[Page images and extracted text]
———

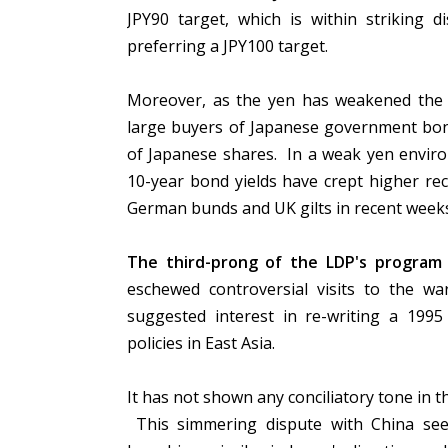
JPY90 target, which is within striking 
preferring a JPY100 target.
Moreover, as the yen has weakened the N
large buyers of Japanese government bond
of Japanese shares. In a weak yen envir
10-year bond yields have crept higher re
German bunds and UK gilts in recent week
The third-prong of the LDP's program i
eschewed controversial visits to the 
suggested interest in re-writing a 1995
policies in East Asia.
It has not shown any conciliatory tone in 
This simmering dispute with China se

———

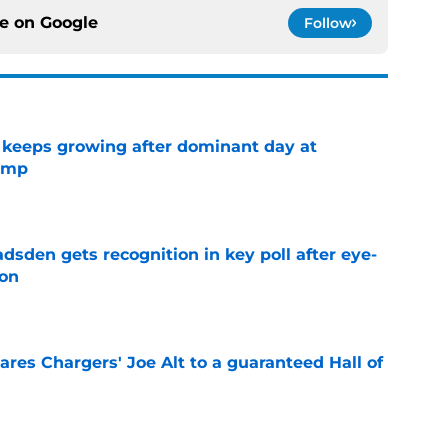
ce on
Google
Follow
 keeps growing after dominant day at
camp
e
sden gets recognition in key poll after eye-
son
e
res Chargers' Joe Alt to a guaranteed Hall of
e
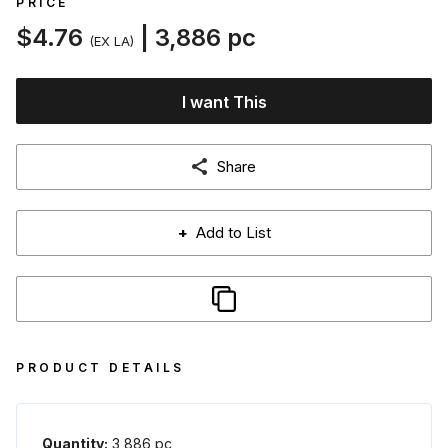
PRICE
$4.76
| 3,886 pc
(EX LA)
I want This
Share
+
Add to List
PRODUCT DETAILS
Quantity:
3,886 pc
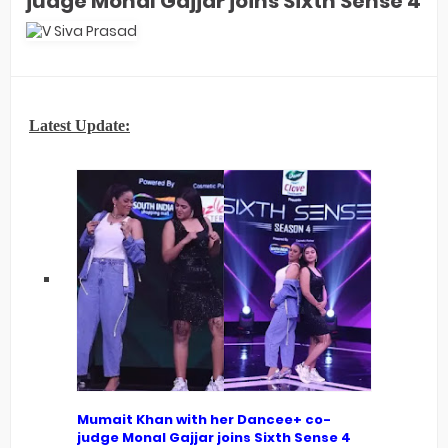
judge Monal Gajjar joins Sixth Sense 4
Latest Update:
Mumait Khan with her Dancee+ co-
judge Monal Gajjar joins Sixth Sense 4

———

▶ [INSTRUCTIONS TO FOLLOW]
Starting at the line above that holds "JPY90 target, which is within striking" and ending at the line that holds "This simmering dispute with China se", transcribe each line exactly and include no other lines.

▶ [THE COMPLETED TASK]
JPY90 target, which is within striking 
preferring a JPY100 target.
Moreover, as the yen has weakened the N
large buyers of Japanese government bond
of Japanese shares. In a weak yen envir
10-year bond yields have crept higher re
German bunds and UK gilts in recent week
The third-prong of the LDP's program i
eschewed controversial visits to the 
suggested interest in re-writing a 1995
policies in East Asia.
It has not shown any conciliatory tone in 
This simmering dispute with China se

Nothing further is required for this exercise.